Green Salad with Bȗcheron Toasts
I love dishes with contrast. In this recipe, a bright and zingy green salad is paired with toasts topped with warm, rich Bȗcheron – light and indulgent at the same time.
Meal Type Salad
Good For Anytime
- 8 medium slices baguette
- ¾ cup (175 mL) good olive oil, separated
- 4 ounces (115g) Bȗcheron or other soft, semi-aged goat cheese, sliced
- 10 ounces (280g) frisée (or other bitter salad greens, such as arugula)
- ¼ cup (60mL) Champagne vinegar
- 2 teaspoons Dijon mustard
- 1 tablespoon freshly squeezed lemon juice
- ¼ teaspoon salt; freshly ground black pepper
- ¼ cup (25g) finely sliced green onion
Step 1
Preheat your oven to broil, and set your rack to the upper third of the oven.
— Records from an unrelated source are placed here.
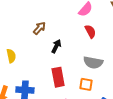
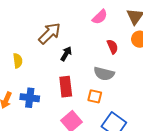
brown arrow: (39, 28) -> (50, 33), size x1.6
red semicircle: (90, 31) -> (112, 47), moved

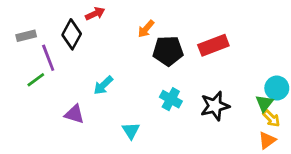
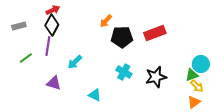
red arrow: (95, 14) -> (53, 10), moved
purple line: (48, 58) -> (48, 46), moved, turned 30
green triangle: (264, 103) -> (192, 75), turned 32
cyan triangle: (131, 131) -> (95, 95), turned -32

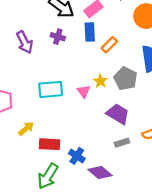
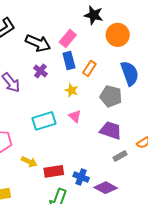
purple cross: (58, 37) -> (40, 71), turned 32
yellow star: (100, 81) -> (71, 90), moved
yellow arrow: (26, 129) -> (29, 162), turned 77

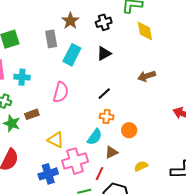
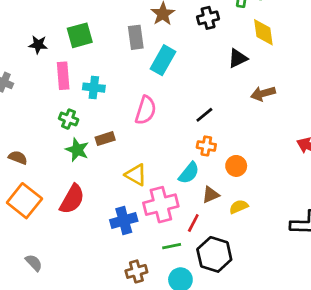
black triangle: (104, 53) -> (238, 58), moved
yellow semicircle: (141, 166) -> (239, 207), moved

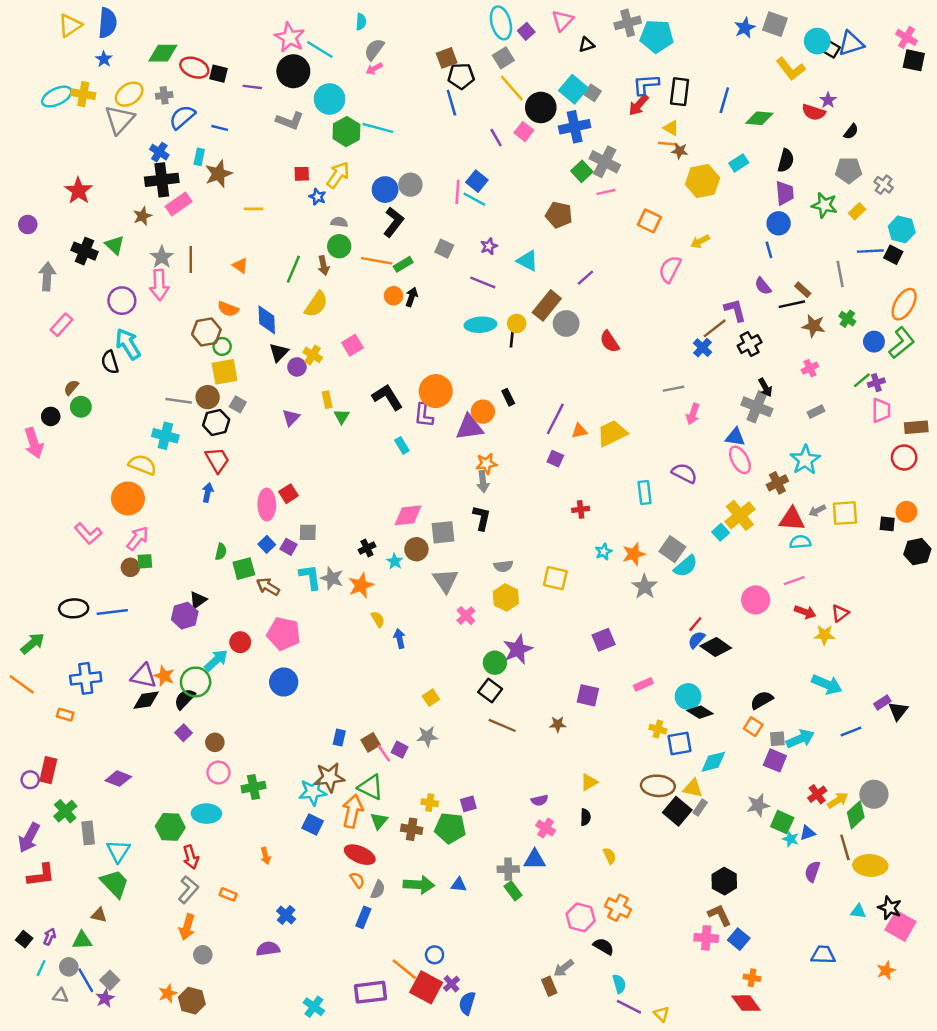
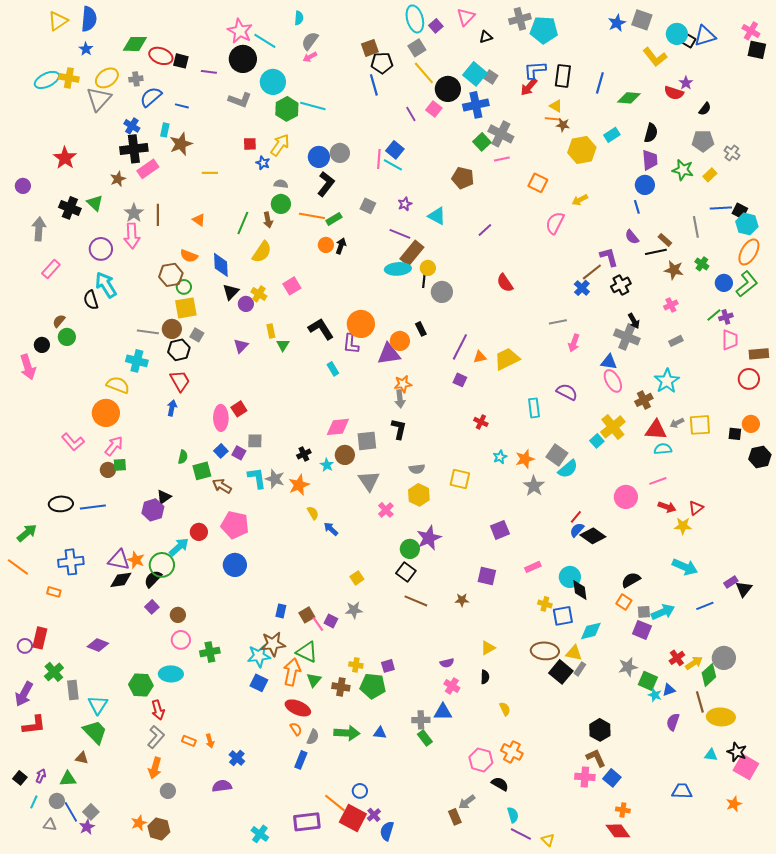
cyan hexagon: (902, 229) -> (747, 224), moved
brown rectangle: (547, 305) -> (412, 253), moved
gray circle: (566, 323) -> (442, 292), moved
red cross: (581, 509) -> (481, 422), turned 32
blue arrow: (400, 639) -> (331, 529), turned -35
black diamond: (700, 712) -> (580, 590), turned 50
orange arrow: (266, 856) -> (210, 741), moved

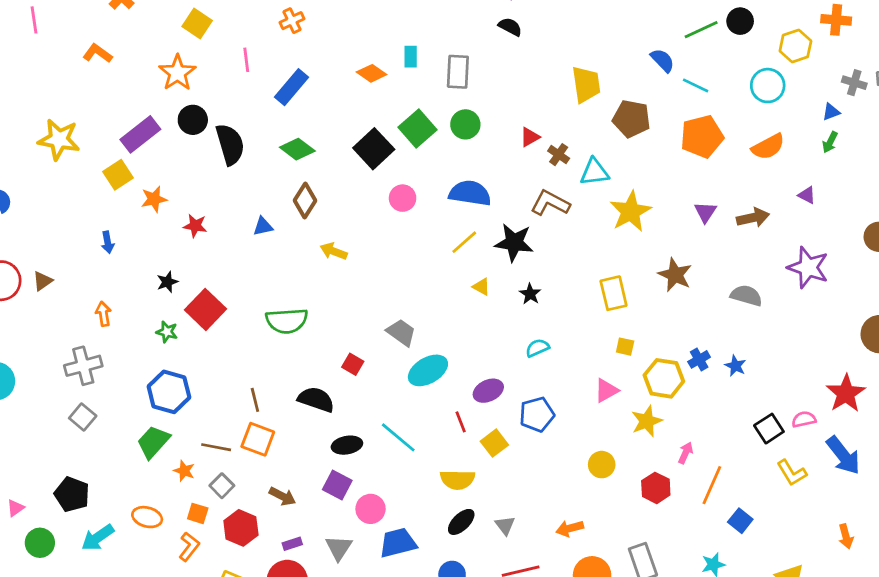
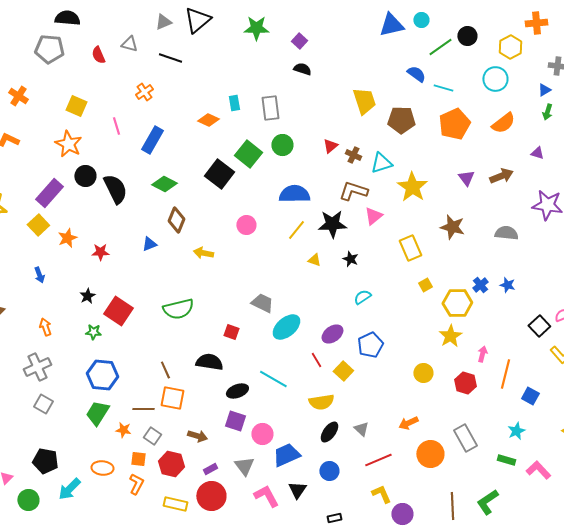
pink circle: (403, 198) -> (246, 225), moved
yellow square: (625, 347) -> (425, 285), turned -32
pink triangle: (606, 390) -> (373, 216), moved

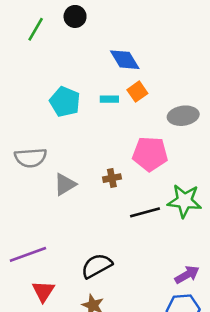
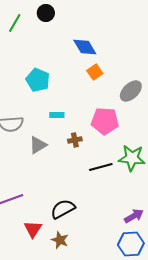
cyan rectangle: (109, 99) -> (57, 115), moved
gray ellipse: (183, 116) -> (131, 91), turned -35
red triangle: (43, 291) -> (33, 229), moved

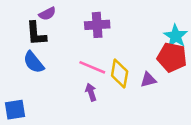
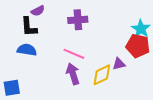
blue semicircle: (34, 62) -> (27, 50), turned 138
yellow diamond: (120, 73) -> (102, 75), moved, turned 55
purple arrow: (91, 92) -> (73, 74), size x1.5

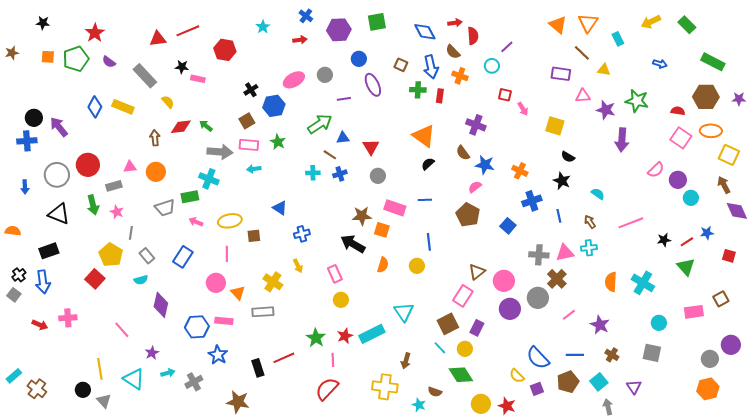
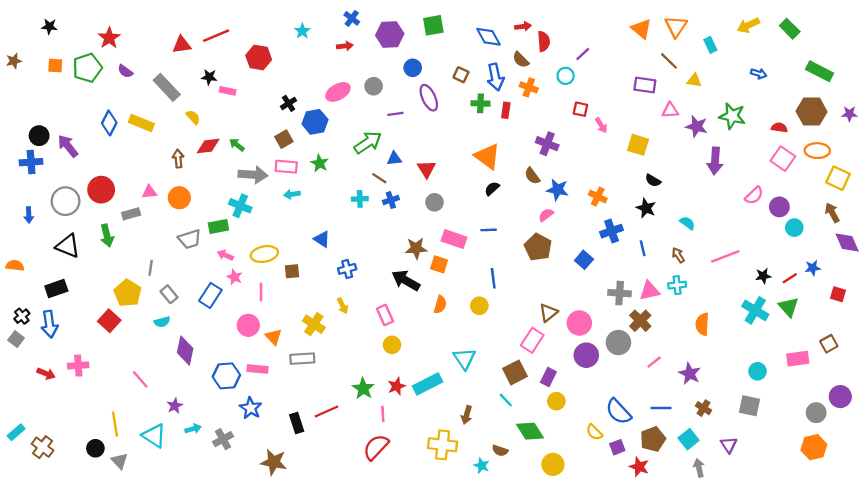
pink star: (117, 212) -> (234, 277), moved
cyan cross: (643, 283) -> (755, 310), moved
yellow circle: (465, 349) -> (556, 401), moved
red star: (507, 406) -> (639, 467), moved

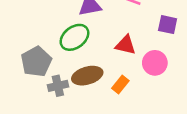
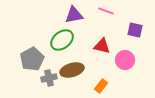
orange rectangle: (120, 85) -> (101, 86), moved

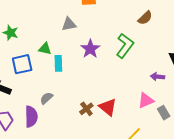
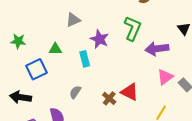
cyan rectangle: (58, 63) -> (85, 59), moved
purple arrow: (158, 77) -> (157, 49), moved, size x1.6
gray semicircle: (46, 98) -> (75, 92), moved

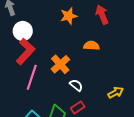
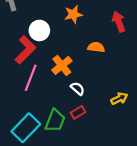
red arrow: (102, 15) -> (119, 22), moved
white circle: (23, 31) -> (39, 30), moved

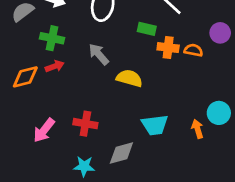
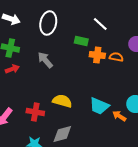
yellow semicircle: (129, 78) -> (62, 101), moved
cyan trapezoid: (155, 125) -> (99, 106), moved, turned 30
orange arrow: (197, 129) -> (119, 116), turned -40

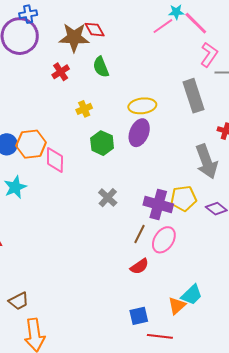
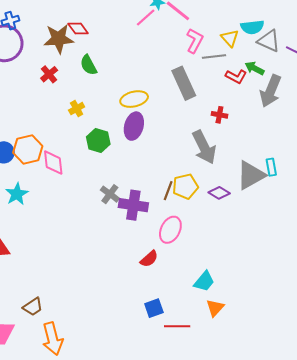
purple cross: (158, 205) -> (133, 205), moved
brown line: (139, 234) -> (168, 191), moved
orange triangle: (177, 306) -> (215, 308), moved

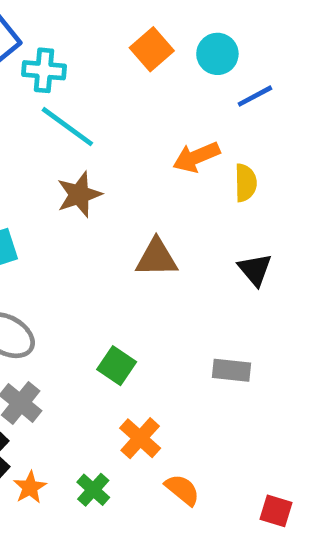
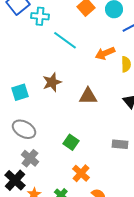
cyan line: (67, 127) -> (65, 40), moved
brown star: (79, 194) -> (52, 82), moved

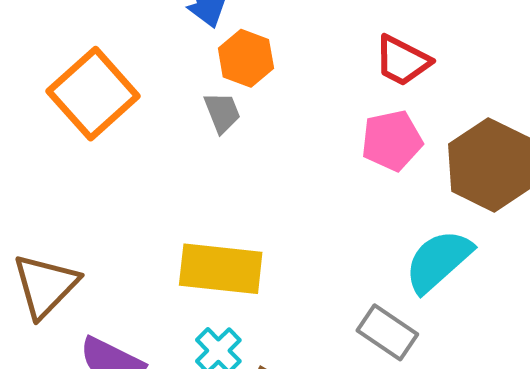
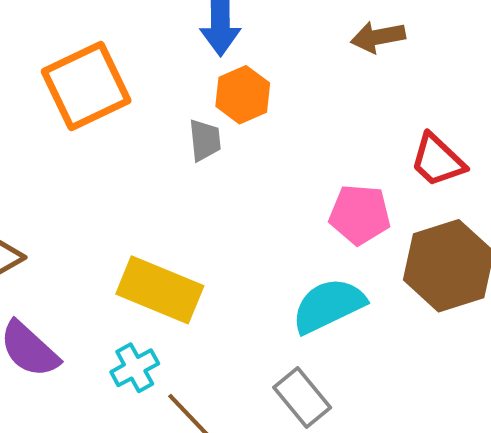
red trapezoid: (402, 61) -> (438, 160), moved
cyan semicircle: (438, 261) -> (328, 306), moved

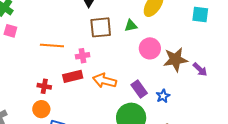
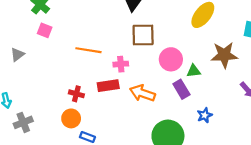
green triangle: (131, 26) -> (194, 71), moved
pink circle: (150, 48) -> (171, 59), moved
brown star: (175, 59) -> (224, 55), moved
purple rectangle: (139, 89) -> (181, 89), moved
On a small sheet pan, toast baguette slices briefly on each side until lightly browned. Remove from oven, and top each slice with ½ ounce (15g) Bȗcheron, and set aside.
Step 2
In a medium bowl or small bowl of a food processor, whisk the vinegar, mustard, lemon, salt, a few grinds of black pepper, and green onion until combined. Add the olive oil in a thin stream until emulsified. Add the salad greens to a large bowl.